Correlation Between QC Copper and NovaGold Resources
Can any of the company-specific risk be diversified away by investing in both QC Copper and NovaGold Resources at the same time? Although using a correlation coefficient on its own may not help to predict future stock returns, this module helps to understand the diversifiable risk of combining QC Copper and NovaGold Resources into the same portfolio, which is an essential part of the fundamental portfolio management process.
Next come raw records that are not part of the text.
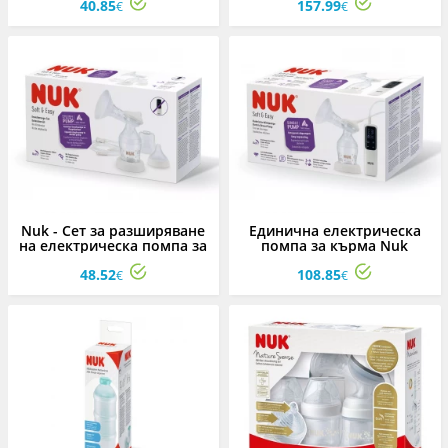
40.85
157.99
Easy
€
€
Nuk - Сет за разширяване
Единична електрическа
на електрическа помпа за
помпа за кърма Nuk
кърма Perfect Match Soft &
Perfect Match Soft & Easy
48.52
108.85
Easy
€
€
By analyzing existing cross correlation between QC Copper and and NovaGold Resources, you can compare the effects of market volatilities on QC Copper and NovaGold Resources and check how they will diversify away market risk if combined in the same portfolio for a given time horizon. You can also utilize pair trading strategies of matching a long position in QC Copper with a short position of NovaGold Resources. Check out your portfolio center. Please also check ongoing floating volatility patterns of QC Copper and NovaGold Resources.
Diversification Opportunities for QC Copper and NovaGold Resources
-0.15 | Correlation Coefficient |
Good diversification
The 3 months correlation between QCCU and NovaGold is -0.15. Overlapping area represents the amount of risk that can be diversified away by holding QC Copper and and NovaGold Resources in the same portfolio, assuming nothing else is changed. The correlation between historical prices or returns on NovaGold Resources and QC Copper is a relative statistical measure of the degree to which these equity instruments tend to move together. The correlation coefficient measures the extent to which returns on QC Copper and are associated (or correlated) with NovaGold Resources. Values of the correlation coefficient range from -1 to +1, where. The correlation of zero (0) is possible when the price movement of NovaGold Resources has no effect on the direction of QC Copper i.e., QC Copper and NovaGold Resources go up and down completely randomly.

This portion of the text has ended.